12 Kasım 2013 Salı

BİLİNMEYEN NO: 107

BAĞLANMAYACAKSIN BİR ŞEYE ÖYLE KÖRÜ KÖRÜNE.. 

O OLMAZSA YAŞAYAMAM DEMEYECEKSİN,, YAŞARSIN ÇÜNKÜ..

YA DA BALIKÇININ CEVABI..


(NEDİR Kİ SENCE YAŞAMAK.?)
   İlk zamanlar kişisel gelişime dair kitaplar okurken, en yüksekleri hedefleyen jargonlar dışında diğer içerikteki kitaplara fazla yüz vermezdim..
  Hatta hatırlıyorum da, o ara yeni yayın hayatına başlayan Boyner yayınlarının tüm kitaplarını hayranlıkla okurken, bir gün elime geçen ve şu an tam adını hatırlayamadığım (ve kütüphaneme gidip bakmaya üşendiğim) bir kitap (ununu eleyip eleğini sermiş bir iş adamının yazdıkları) bayağı canımı sıkmış ve hayal kırıklığına uğratmıştı beni..
   Oysa şimdi o tarz kitaplar dışında; yani aslında yaşamın deliler gibi çalışmaktan ibaret olmadığını anlatanlar dışında, diğer motivasyon kitaplarına (hedefle, kafana koy, her gün yaklaş, başar ve zengin ol tarzı,,) pek bulaşmıyorum diyebilirim..
   Yaşamanın daha basit bir şey olduğunun ve elindekilerle mutlu olabilmenin ve tabi şükretmenin, çoğu zaman yeterli olduğunun belki de biraz daha farkındayım zira..
(UYUMALI VE TADINI ÇIKARMALI BAZEN..)
   Tıpkı aşağıdaki basit balıkçı hikayesinde yaşananlar gibi..
   Belki yanındaki iş adamının hayatı size daha cazip gelecektir, olabilir,, ama tahminen bu henüz fazlaca genç (ve daha doğrusu, fazlaca hırslı) olduğunuz içindir ve kaldı ki bu da kötü bir şey değil,, eğer ki bir an önce elindekilerin ve hayatın kıymetinin farkına varabilecekseniz eğer..
***

Bir Meksika sahil kasabasına yolu düşen Amerikalı iş adamı, 
(EĞLENMELİ BAŞKASINA SALAKÇA GELSE DE..)
kıyıya yanaşan kayıktaki balıkçıyla konuşur...



Kayığın içinde, 
henüz tutulmuş birkaç ton balığı bulunmaktadır..
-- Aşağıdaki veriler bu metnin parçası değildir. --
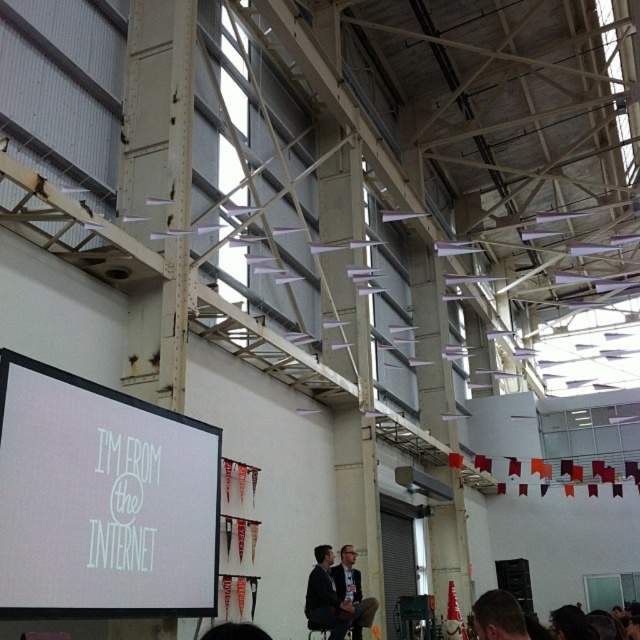 You are an event organizer setting up a presentation in this space. You need to ensure that the white matte projection screen at upper left is visible to all attendees seated in the room. Considering the dark gray suit at center, which is where the speaker will stand, will the screen be tall enough to be seen over the speaker?

The white matte projection screen at upper left is much taller than the dark gray suit at center, so yes, the screen will be tall enough to be seen over the speaker standing at the dark gray suit at center.

Consider the image. You are standing in the large hall and want to reach a specific point marked as point (20, 456). If you are currently 20 feet away from that point, how much closer do you need to get to be exactly at the point?

The distance of point (20, 456) from viewer is 15.42 feet. Since you are currently 20 feet away, you need to move 20 minus 15.42 equals 4.58 feet closer to reach the point.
Amerikalı iş adamı balıkların iriliğinden dolayı balıkçıyı över 
ve bu birkaç balığı ne kadar zamanda yakaladığını sorar.

Balıkçı, "Fazla sürmedi, senyör" der.
Amerikalı hayretle sorar: 
(VE GÜLMELİ KENDİ SALAKLIKLARINA..)
"Öyleyse neden daha fazla denizde kalıp da daha çok balık tutmadın?"

"Bu kadarı bugünlük aileme yeter."

"Peki", der Amerikalı iş adamı,,

"Geri kalan zamanın nasıl dolduruyorsun?"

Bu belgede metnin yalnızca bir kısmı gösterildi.